Mar 21, 2011, Vol. 16, No. 26 • By SAM SCHULMAN
This weekend is the anniversary of the first truly liberal attempt to prevent hatred by restricting free speech. On March 15, 1939, Denmark made it a criminal act to spread “false rumors or accusations” in order to incite “hatred against a group of the Danish population because of its creed, race, or nationality”—with a fine for those who did so in speech and detention or prison for those who did so in print or broadcasts. The law was designed to hamper the activities of Danish Nazi sympathizers. On May 31 the same year, Denmark made itself even more secure against Nazism by signing a non-aggression pact with Germany. Less than a year later, Hitler initiated the six-hour conquest of Denmark by putting an armored battalion on the regular ferryboat from Rostock to Denmark. The treaty didn’t stop him, nor did the fear of feloniously violating Section 266b of the Danish Penal Code by inciting hatred against Jews and Communists.
The German Army packed its bags in 1945, but Section 266b remains in force, much modernized (it now applies to hatred of any group, not just Danes, and prohibits insults to sexual identity), a standing rebuke to what Europeans call “the American version” of free speech: freedom to speak unconstrained by restrictions against “hate,” against insulting or offending individuals or groups, and without special protection for specific religions (Islam), races, or historical facts. In 2011 so far, American-style free speech has been widely condemned (for the Tucson mass murder, notably), though it has also had moments of popularity, particularly since the Arab revolutions began in Tunisia, and again with the madcap activities of public employee unions in Wisconsin. Even Tom Friedman took a holiday from his admiration for Chinese autocracy to celebrate the Twitter revolutions.
But “the European version” of free speech, if we may call it that, soldiers on doggedly. Courts in Austria, Denmark, and France have this year convicted journalists and political volunteers (none of them neo-Nazis) of hate-speech crimes, which generally took the form of making observations about the frequency of certain violent crimes among immigrant groups in Denmark and France, and in Austria about the respectability of the historical Muhammad. Fashion designer John Galliano may soon go on trial in France for racial insults uttered in a Paris bar. There is no doubt among European liberals that “hate speech” must remain restricted in this fashion. After all, as a columnist in the Netherlands’ NRC Handelsblad explained, “everyone knows it’s wrong to insult someone’s race or religion. So why shouldn’t it be a crime as well?”

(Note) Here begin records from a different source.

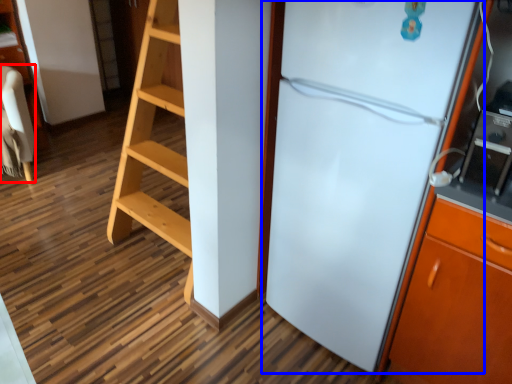 Question: Which point is closer to the camera, furniture (highlighted by a red box) or refrigerator (highlighted by a blue box)?

Choices:
 (A) furniture
 (B) refrigerator

Answer: (B) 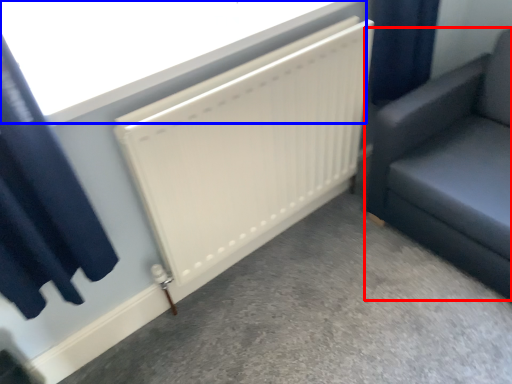 Question: Which point is further to the camera, furniture (highlighted by a red box) or window screen (highlighted by a blue box)?

Choices:
 (A) furniture
 (B) window screen

Answer: (A) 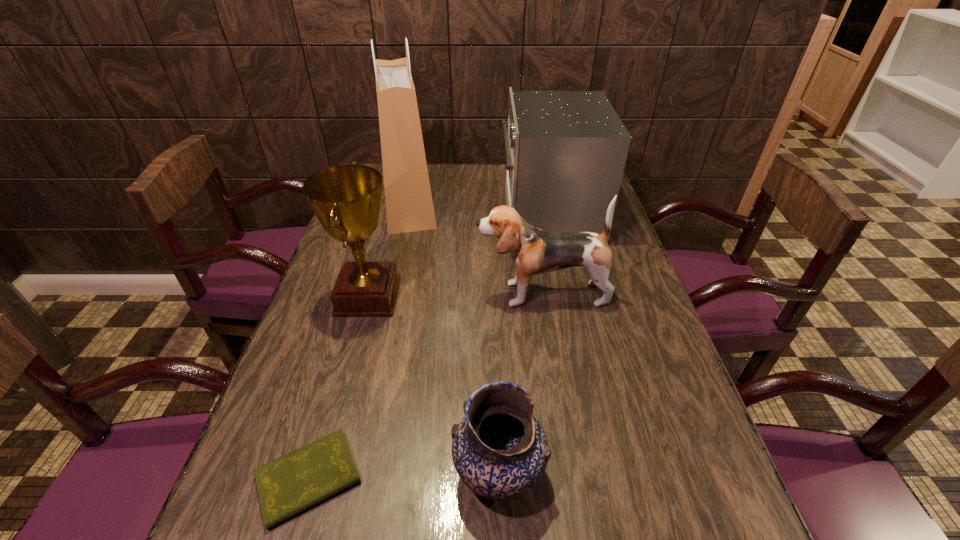 Find the location of a particular element. The width and height of the screenshot is (960, 540). shopping bag is located at coordinates (409, 207).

A special focus of the war against American-style free speech is the campaign to stigmatize critical discussion of Islam as Islamophobia. Anti-anti-Islamists, as Lee Smith terms Western apologists for Islamism, present a hydra-headed definition of Islamophobic speech. In New York, regarding it as in poor taste to build a mosque on the site of the 9/11 attacks is Islamophobia. In Sweden, Islamophobes betray themselves by suggesting that the suicide bomber who tried to commit mass murder in Stockholm was an Islamist. In Britain, Conservative party chief Baroness Warsi declared that the mark of Islamophobia is to distinguish between moderate and extremist Muslims (a distinction that she is famous for having made herself in a plucky BBC interview filmed just after she was egged by extremist Muslims in Novemer 2009).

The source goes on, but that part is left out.